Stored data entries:
##########
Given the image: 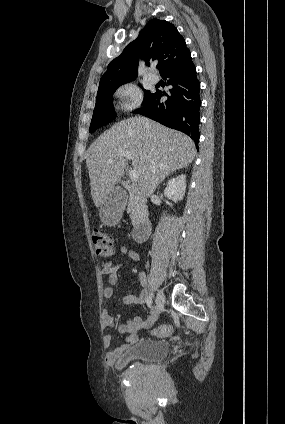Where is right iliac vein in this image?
I'll use <instances>...</instances> for the list:
<instances>
[{
	"mask_svg": "<svg viewBox=\"0 0 285 424\" xmlns=\"http://www.w3.org/2000/svg\"><path fill=\"white\" fill-rule=\"evenodd\" d=\"M165 303V296L161 291H158L156 296L157 309L152 312L153 320L156 321L159 315V311L163 308Z\"/></svg>",
	"mask_w": 285,
	"mask_h": 424,
	"instance_id": "1",
	"label": "right iliac vein"
}]
</instances>
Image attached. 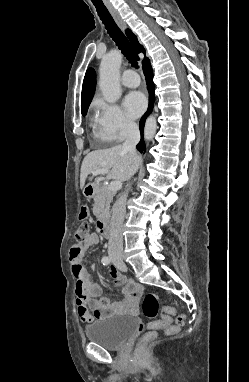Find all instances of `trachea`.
<instances>
[{"instance_id": "trachea-1", "label": "trachea", "mask_w": 249, "mask_h": 382, "mask_svg": "<svg viewBox=\"0 0 249 382\" xmlns=\"http://www.w3.org/2000/svg\"><path fill=\"white\" fill-rule=\"evenodd\" d=\"M92 1L96 8L98 16L100 17L102 23L104 24L107 30V33L110 35V37L119 47V49L122 51V53L127 58V60H129L132 66L138 68L139 57L137 53L133 49L129 40L125 37V35L119 29V27L113 20L112 16L110 15L105 5L102 2H96V0H92Z\"/></svg>"}]
</instances>
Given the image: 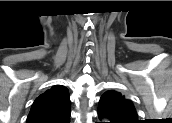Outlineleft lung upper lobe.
Masks as SVG:
<instances>
[{
	"instance_id": "obj_1",
	"label": "left lung upper lobe",
	"mask_w": 172,
	"mask_h": 123,
	"mask_svg": "<svg viewBox=\"0 0 172 123\" xmlns=\"http://www.w3.org/2000/svg\"><path fill=\"white\" fill-rule=\"evenodd\" d=\"M98 117L99 119L108 118L111 123L139 122L133 103L113 90L102 95L98 105Z\"/></svg>"
}]
</instances>
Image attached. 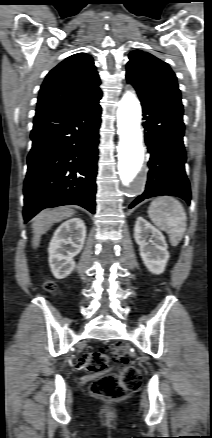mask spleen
Listing matches in <instances>:
<instances>
[{"mask_svg": "<svg viewBox=\"0 0 212 438\" xmlns=\"http://www.w3.org/2000/svg\"><path fill=\"white\" fill-rule=\"evenodd\" d=\"M148 214L151 221L169 235L171 245L177 246L187 226V216L183 205L170 196L157 197L151 202Z\"/></svg>", "mask_w": 212, "mask_h": 438, "instance_id": "1", "label": "spleen"}]
</instances>
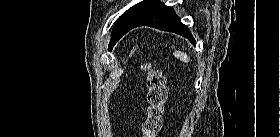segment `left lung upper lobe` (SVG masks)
Here are the masks:
<instances>
[{"mask_svg": "<svg viewBox=\"0 0 280 137\" xmlns=\"http://www.w3.org/2000/svg\"><path fill=\"white\" fill-rule=\"evenodd\" d=\"M159 3V0H143L125 11L114 24L108 47L109 50L114 47L117 41L132 25L140 21L145 15L158 6Z\"/></svg>", "mask_w": 280, "mask_h": 137, "instance_id": "1", "label": "left lung upper lobe"}]
</instances>
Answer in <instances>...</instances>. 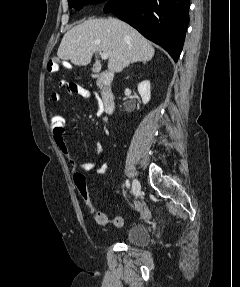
##########
> **What the task requires**:
Give back one number only: the count of lines in the entries that hold the string "http".

> **Answer to the problem**:
5